EXERCISE AIM
Write out the whole listing again, exactly.

MATERIAL PROVIDED
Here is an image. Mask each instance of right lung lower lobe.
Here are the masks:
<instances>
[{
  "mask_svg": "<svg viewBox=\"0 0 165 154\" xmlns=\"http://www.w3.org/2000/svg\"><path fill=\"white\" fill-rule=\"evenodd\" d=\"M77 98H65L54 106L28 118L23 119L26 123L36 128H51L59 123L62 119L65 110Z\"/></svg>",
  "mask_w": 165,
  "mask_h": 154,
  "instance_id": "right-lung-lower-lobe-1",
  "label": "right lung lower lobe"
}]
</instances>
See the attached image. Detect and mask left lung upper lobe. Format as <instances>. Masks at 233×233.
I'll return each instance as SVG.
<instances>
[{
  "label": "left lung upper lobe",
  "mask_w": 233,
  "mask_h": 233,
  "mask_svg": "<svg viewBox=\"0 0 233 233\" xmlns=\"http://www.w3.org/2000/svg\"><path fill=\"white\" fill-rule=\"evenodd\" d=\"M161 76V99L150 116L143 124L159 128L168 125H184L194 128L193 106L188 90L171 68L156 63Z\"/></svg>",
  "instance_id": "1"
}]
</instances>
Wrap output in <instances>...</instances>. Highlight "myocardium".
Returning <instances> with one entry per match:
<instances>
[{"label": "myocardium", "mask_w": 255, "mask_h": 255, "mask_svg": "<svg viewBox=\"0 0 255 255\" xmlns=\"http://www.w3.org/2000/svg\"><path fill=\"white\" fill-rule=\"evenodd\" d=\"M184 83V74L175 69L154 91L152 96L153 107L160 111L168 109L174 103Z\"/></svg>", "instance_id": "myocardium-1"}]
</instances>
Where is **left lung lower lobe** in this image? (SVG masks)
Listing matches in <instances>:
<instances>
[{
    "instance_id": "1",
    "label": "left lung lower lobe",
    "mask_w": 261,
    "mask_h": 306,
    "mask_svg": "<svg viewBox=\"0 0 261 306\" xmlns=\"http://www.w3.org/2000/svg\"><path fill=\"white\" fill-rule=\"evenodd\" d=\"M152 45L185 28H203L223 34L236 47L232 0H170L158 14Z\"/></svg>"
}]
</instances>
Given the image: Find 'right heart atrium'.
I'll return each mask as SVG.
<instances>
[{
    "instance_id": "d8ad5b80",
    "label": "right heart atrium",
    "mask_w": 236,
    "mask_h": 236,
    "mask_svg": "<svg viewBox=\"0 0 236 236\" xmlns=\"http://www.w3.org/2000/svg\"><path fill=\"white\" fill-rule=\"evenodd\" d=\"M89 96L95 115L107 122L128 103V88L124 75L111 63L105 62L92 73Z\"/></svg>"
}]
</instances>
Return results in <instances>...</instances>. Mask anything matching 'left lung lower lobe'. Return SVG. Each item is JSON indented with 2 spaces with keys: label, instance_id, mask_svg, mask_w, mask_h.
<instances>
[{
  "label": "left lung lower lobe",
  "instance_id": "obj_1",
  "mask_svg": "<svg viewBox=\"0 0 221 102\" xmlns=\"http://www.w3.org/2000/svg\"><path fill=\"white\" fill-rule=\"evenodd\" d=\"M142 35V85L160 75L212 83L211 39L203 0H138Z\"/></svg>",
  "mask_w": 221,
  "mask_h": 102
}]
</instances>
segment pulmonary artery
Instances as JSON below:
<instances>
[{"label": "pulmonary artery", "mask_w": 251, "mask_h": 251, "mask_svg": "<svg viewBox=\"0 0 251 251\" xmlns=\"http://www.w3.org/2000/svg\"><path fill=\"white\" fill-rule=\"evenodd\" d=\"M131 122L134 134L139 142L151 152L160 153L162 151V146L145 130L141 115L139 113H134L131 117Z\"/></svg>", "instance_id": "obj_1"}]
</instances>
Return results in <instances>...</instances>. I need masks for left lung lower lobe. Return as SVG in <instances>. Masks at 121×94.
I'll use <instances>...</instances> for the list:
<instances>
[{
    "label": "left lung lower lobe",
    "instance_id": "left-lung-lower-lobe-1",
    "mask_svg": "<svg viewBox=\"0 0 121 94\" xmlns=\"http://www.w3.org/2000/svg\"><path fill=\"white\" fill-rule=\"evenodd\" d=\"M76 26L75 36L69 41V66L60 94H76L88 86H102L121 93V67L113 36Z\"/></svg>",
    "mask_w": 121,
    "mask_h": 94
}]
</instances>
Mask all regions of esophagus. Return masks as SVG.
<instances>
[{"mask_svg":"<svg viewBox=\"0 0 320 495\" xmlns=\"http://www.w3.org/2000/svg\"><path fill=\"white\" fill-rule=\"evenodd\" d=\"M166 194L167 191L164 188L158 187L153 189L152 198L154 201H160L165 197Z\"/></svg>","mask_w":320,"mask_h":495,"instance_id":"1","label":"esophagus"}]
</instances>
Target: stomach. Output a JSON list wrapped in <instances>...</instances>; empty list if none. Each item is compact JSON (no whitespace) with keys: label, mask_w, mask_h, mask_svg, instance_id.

WORKED SOLUTION
Here is an image. Mask each instance of right lung lower lobe.
Here are the masks:
<instances>
[{
  "mask_svg": "<svg viewBox=\"0 0 165 154\" xmlns=\"http://www.w3.org/2000/svg\"><path fill=\"white\" fill-rule=\"evenodd\" d=\"M77 98H65L54 106L28 118L23 119L26 123L36 128H51L59 123L62 119L65 110Z\"/></svg>",
  "mask_w": 165,
  "mask_h": 154,
  "instance_id": "right-lung-lower-lobe-1",
  "label": "right lung lower lobe"
}]
</instances>
See the attached image. Detect and mask left lung upper lobe. Format as <instances>. Masks at 233×233.
I'll return each instance as SVG.
<instances>
[{
  "label": "left lung upper lobe",
  "mask_w": 233,
  "mask_h": 233,
  "mask_svg": "<svg viewBox=\"0 0 233 233\" xmlns=\"http://www.w3.org/2000/svg\"><path fill=\"white\" fill-rule=\"evenodd\" d=\"M161 76V99L150 116L143 124L159 128L168 125H184L194 128L193 106L188 90L171 68L156 63Z\"/></svg>",
  "instance_id": "1"
}]
</instances>
Wrap output in <instances>...</instances>. Highlight "myocardium".
Returning <instances> with one entry per match:
<instances>
[{"label": "myocardium", "mask_w": 255, "mask_h": 255, "mask_svg": "<svg viewBox=\"0 0 255 255\" xmlns=\"http://www.w3.org/2000/svg\"><path fill=\"white\" fill-rule=\"evenodd\" d=\"M184 83V74L175 69L154 91L152 96L153 107L160 111L168 109L174 103Z\"/></svg>", "instance_id": "myocardium-1"}]
</instances>
Where is **left lung lower lobe** in this image? (SVG masks)
Listing matches in <instances>:
<instances>
[{
    "instance_id": "1",
    "label": "left lung lower lobe",
    "mask_w": 261,
    "mask_h": 306,
    "mask_svg": "<svg viewBox=\"0 0 261 306\" xmlns=\"http://www.w3.org/2000/svg\"><path fill=\"white\" fill-rule=\"evenodd\" d=\"M152 45L185 28H203L223 34L236 47L232 0H170L158 14Z\"/></svg>"
}]
</instances>
Given the image: Find 'right heart atrium'.
I'll return each mask as SVG.
<instances>
[{
    "instance_id": "d8ad5b80",
    "label": "right heart atrium",
    "mask_w": 236,
    "mask_h": 236,
    "mask_svg": "<svg viewBox=\"0 0 236 236\" xmlns=\"http://www.w3.org/2000/svg\"><path fill=\"white\" fill-rule=\"evenodd\" d=\"M89 96L95 115L107 122L128 103V88L124 75L111 63L105 62L92 73Z\"/></svg>"
}]
</instances>
Return results in <instances>...</instances>. Mask anything matching 'left lung lower lobe'. Return SVG. Each item is JSON indented with 2 spaces with keys: label, instance_id, mask_svg, mask_w, mask_h.
<instances>
[{
  "label": "left lung lower lobe",
  "instance_id": "obj_1",
  "mask_svg": "<svg viewBox=\"0 0 221 102\" xmlns=\"http://www.w3.org/2000/svg\"><path fill=\"white\" fill-rule=\"evenodd\" d=\"M142 35V85L160 75L212 83L211 39L203 0H138Z\"/></svg>",
  "mask_w": 221,
  "mask_h": 102
}]
</instances>
segment pulmonary artery
Instances as JSON below:
<instances>
[{"label": "pulmonary artery", "mask_w": 251, "mask_h": 251, "mask_svg": "<svg viewBox=\"0 0 251 251\" xmlns=\"http://www.w3.org/2000/svg\"><path fill=\"white\" fill-rule=\"evenodd\" d=\"M131 122L134 134L139 142L151 152L160 153L162 151V146L145 130L141 115L139 113H134L131 117Z\"/></svg>", "instance_id": "obj_1"}]
</instances>
Return results in <instances>...</instances>. I need masks for left lung lower lobe. Return as SVG in <instances>. Masks at 121×94.
I'll use <instances>...</instances> for the list:
<instances>
[{
    "label": "left lung lower lobe",
    "instance_id": "left-lung-lower-lobe-1",
    "mask_svg": "<svg viewBox=\"0 0 121 94\" xmlns=\"http://www.w3.org/2000/svg\"><path fill=\"white\" fill-rule=\"evenodd\" d=\"M76 26L75 36L69 41V66L60 94H76L88 86H102L121 93V67L113 36Z\"/></svg>",
    "mask_w": 121,
    "mask_h": 94
}]
</instances>
Mask all regions of esophagus. Return masks as SVG.
<instances>
[{"mask_svg":"<svg viewBox=\"0 0 320 495\" xmlns=\"http://www.w3.org/2000/svg\"><path fill=\"white\" fill-rule=\"evenodd\" d=\"M166 194L167 191L164 188L158 187L153 189L152 198L154 201H160L165 197Z\"/></svg>","mask_w":320,"mask_h":495,"instance_id":"1","label":"esophagus"}]
</instances>
Target: stomach. Output a JSON list wrapped in <instances>...</instances>; empty list if none. Each item is compact JSON (no whitespace) with keys: label, mask_w, mask_h, mask_svg, instance_id.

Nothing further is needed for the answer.